The Law in Rhode Island Pertaining to Minors’ Access to
Abortion
If a minor under the age of 18 wishes to obtain an
abortion in Rhode Island, she must obtain consent from one parent or legal
guardian. A minor may obtain an abortion without parental consent if she
is emancipated or if she obtains a court order exempting her from the
requirement.
Rhode Island’s law is considered a “parental involvement law” under
CCPA’s definition because it requires consent from one parent and does not
allow consent to be obtained from any other person, such as a grandmother
or an aunt. Therefore, CCPA would require Rhode Island minors to comply
with Rhode Island law in other states if minors wanted to protect trusted
relatives or friends who accompany them to out-of-state abortion providers
from the possibility of a federal criminal prosecution.

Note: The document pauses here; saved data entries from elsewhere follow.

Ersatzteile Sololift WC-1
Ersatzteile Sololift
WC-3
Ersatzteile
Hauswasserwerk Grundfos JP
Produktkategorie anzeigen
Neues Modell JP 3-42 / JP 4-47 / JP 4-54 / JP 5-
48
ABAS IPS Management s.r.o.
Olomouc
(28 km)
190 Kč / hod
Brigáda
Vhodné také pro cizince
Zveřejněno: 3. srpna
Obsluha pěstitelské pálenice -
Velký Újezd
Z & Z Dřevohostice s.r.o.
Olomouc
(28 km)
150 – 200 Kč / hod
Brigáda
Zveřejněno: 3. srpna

The Effect of CCPA on Rhode Island Resident
Minors
Rhode Island minors seeking abortions in Rhode Island
will have to comply – as they currently do – with the Rhode Island forced
parental involvement law.
Rhode Island minors who are accompanied by a trusted relative or friend
to an out-of-state abortion provider must comply with the forced parental
involvement law of the state to which she travels, if there is such a law.

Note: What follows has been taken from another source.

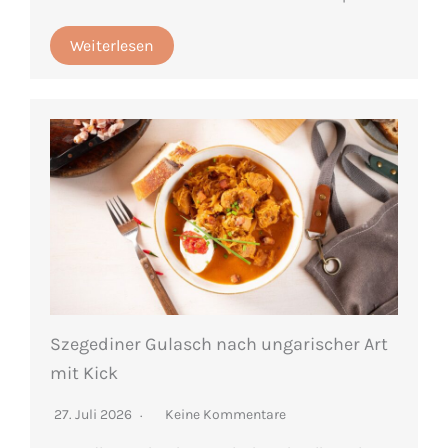
Weiterlesen
Szegediner Gulasch nach ungarischer Art
mit Kick
27. Juli 2026
Keine Kommentare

CCPA adds an additional burden: the minor must also comply with the law of
Rhode Island, her home state. The out-of-state abortion provider,
therefore, must be familiar with Rhode Island law, as well as the laws of
every state in the nation which are as strict as CCPA or risk criminal
liability as a conspirator, accomplice or accessory. In addition, if the
minor fails to comply with the laws of both states, the minor’s companion
risks criminal and civil penalties under CCPA.
For example, a minor from Rhode Island may want to be close to family
in Mississippi when she obtains an abortion. If the minor travels to
Mississippi alone, she must comply with Mississippi’s forced parental
involvement law but not Rhode Island’s law. However, if she travels to
Mississippi with a trusted relative, she must comply with the laws in both
states. Therefore, if the minor seeks an exemption from the laws, she must
obtain orders from courts in both states. If she chooses to involve her
parents, she must obtain written consent from one parent in order to
comply with Rhode Island law and obtain written consent from both parents
in order to comply with Mississippi law.
The Effect of CCPA on Rhode Island Providers
Under
CCPA, Rhode Island health care providers who know that a minor has been
transported across state lines by a non-parent would be at risk from a
number of complex provisions regarding conspiracy, accomplice and
accessory liability. In order to avoid liability, a Rhode Island provider
would have to determine whether the minor seeking an abortion is from
another state; whether she was accompanied across state lines by a
non-parent; whether, under CCPA, she is required to comply with the forced
parental involvement law of her home state and, if so, whether she did. If
a Rhode Island provider determines a violation of another state’s law
exists, the provider would be forced to deny services to the minor and
report the accompanying person to the authorities or risk liability
himself.
Therefore, Rhode Island health care providers would need to be familiar
with, and be ready to comply with, the laws of all fifty states and the
District of Columbia before proceeding with an abortion.